Friday, December 29, 2006

Hundreds of laws kick in Monday

Hundreds of laws kick in Monday
By Dennis Cauchon, USA TODAY

In California, driving with people in the trunk will be illegal. In Alabama, landlords will have to provide livable conditions for tenants.

Illinois agencies will have to provide people to answer phones, not just automated messages.

These are among the hundreds of laws that will take effect Monday. Each New Year's Day, a flurry of legal experiments begin that shape Americans' lives.

The U.S. government spends twice as much money as state and local governments combined, but state government has the greatest effect on Americans' everyday lives — how they drive, how they get married and divorced, how they hunt and fish, and how they buy cigarettes and beer.

This year, new laws include minimum wage hikes, tighter protections on personal privacy and expanded health care rights for consumers. The minimum wage will rise Monday in eight states: to $6.15 an hour in North Carolina, to $7.65 in Connecticut and to somewhere in between in Delaware, Hawaii, Ohio, Pennsylvania and Rhode Island.

Raising the federal minimum wage — $5.15 an hour — is a priority of Democrats, who will take control of Congress in January.

More than a dozen states will move to protect personal privacy. Arkansas will make it illegal to publicly show someone's Social Security number.

Maryland will order Social Security numbers removed from paychecks.
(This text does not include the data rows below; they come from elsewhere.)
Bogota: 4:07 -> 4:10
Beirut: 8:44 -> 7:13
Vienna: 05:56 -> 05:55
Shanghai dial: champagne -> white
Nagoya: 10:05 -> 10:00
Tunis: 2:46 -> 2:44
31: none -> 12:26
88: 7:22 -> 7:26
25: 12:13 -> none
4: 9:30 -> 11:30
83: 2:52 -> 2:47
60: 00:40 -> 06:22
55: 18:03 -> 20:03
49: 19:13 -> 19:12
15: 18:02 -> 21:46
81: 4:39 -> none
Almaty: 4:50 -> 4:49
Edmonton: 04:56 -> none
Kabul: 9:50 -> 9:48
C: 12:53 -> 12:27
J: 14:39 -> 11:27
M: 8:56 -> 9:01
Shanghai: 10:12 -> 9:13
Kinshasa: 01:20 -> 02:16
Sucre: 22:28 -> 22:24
Eight states will let victims of identity theft freeze their credit reports, so the information can't be released in ways that would hurt their reputation or let crooks get more credit.
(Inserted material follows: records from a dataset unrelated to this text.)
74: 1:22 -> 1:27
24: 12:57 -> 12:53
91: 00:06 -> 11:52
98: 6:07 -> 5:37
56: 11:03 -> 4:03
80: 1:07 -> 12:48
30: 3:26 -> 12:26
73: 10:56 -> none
States also will address complex moral issues, such as how people die.

Idaho will become the 10th state to create a central registry for medical directives and living wills that control end-of-life care.

Other new laws:

•California: People are prohibited from riding in car trunks. High school kids have put friends in trunks to avoid limits on how many teens can ride with newly licensed drivers. "Trunking" has been linked to nine deaths since 2000.

•Louisiana: Couples with children will have to wait a year after separating to file for divorce. The waiting period is designed to encourage reconciliation.

•New York: "Timothy's Law" will require insurers to provide more mental health coverage. It is named after Timothy O'Clair, 12, who committed suicide in 2001.